We could implement these as docker images... I wonder if we should implement them as "internal" step-containers to start? i.e. groovy/java code that follows an interface?

secrets:
  providers:
    - name: jenkins
      ...
    - name: vault
      environment:
        user: ...
        ...
      secrets:
        - source: my/vault/path/docker_username
          target: DOCKER_USERNAME
        - source: my/vault/path/slack_bot_token
          target: SLACK_TOKEN
    - name: sccs
      environment:
        application: ...
        profile: ...
        ...
    - name: sccs_prod
      environment:
        application: ...
        profile: prod
        ...

We may also want to allow multiple instances with different configs? (i.e. two SCCS data sources)?

Using secrets

  steps:
    - name: notify
      image: plugins/slack
      environment:
        room: sccs_dev
      secrets: [ SLACK_TOKEN, ... ]
  steps:
    - name: notify
      image: plugins/slack
      environment:
        room: sccs_dev
      secrets:
        - source: SLACK_PROD_TOKEN
          target: SLACK_TOKEN

Docker registry credentials for build/plugin image pulls

For providing secrets to each stage, we will use the mechanism above.

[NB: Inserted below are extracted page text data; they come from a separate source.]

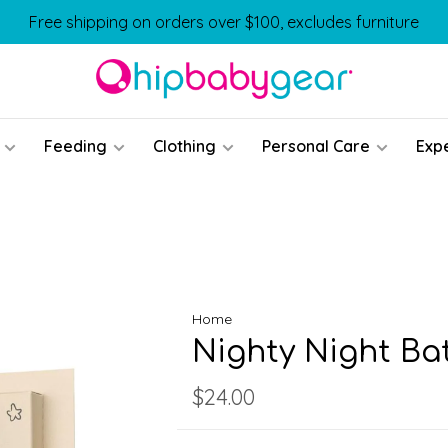
Free shipping on orders over $100, excludes furniture
Feeding
Clothing
Personal Care
Exp
Home
Nighty Night Ba
$24.00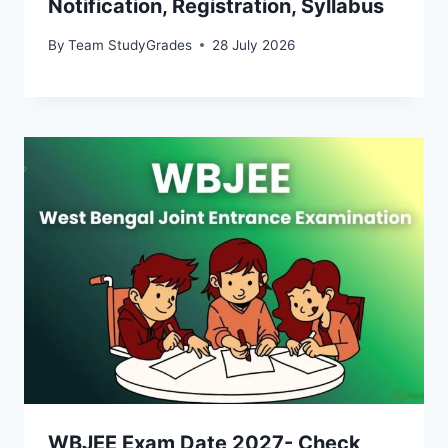
Notification, Registration, Syllabus
By
Team StudyGrades
28 July 2026
WBJEE Exam Date 2027- Check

For pulling the step/plugin images to run each stage, do we need a way to provide credentials to those repos? Or will jenkins have them? We may want to have a more global credential mechanism?...

Restricting secrets?

  • Jenkins provides a mechanism to restrict its secrets to user/job
    • Do we want to do that for external secrets?
      • Would it just be a config thing? How else would we enforce?
  • Do we want to be able to restrict secrets for certain events?
    • E.g. a malicious PR could expose secrets
      • e.g. a new script that adds echo $MY_SECRET
        • probably not a big deal for internal use cases?

Appendix

"Real World" Examples

conducktor/helm deploy

The logic could be added to a new container. The nice part is that it would not affect the existing pipeline logic, config format, etc.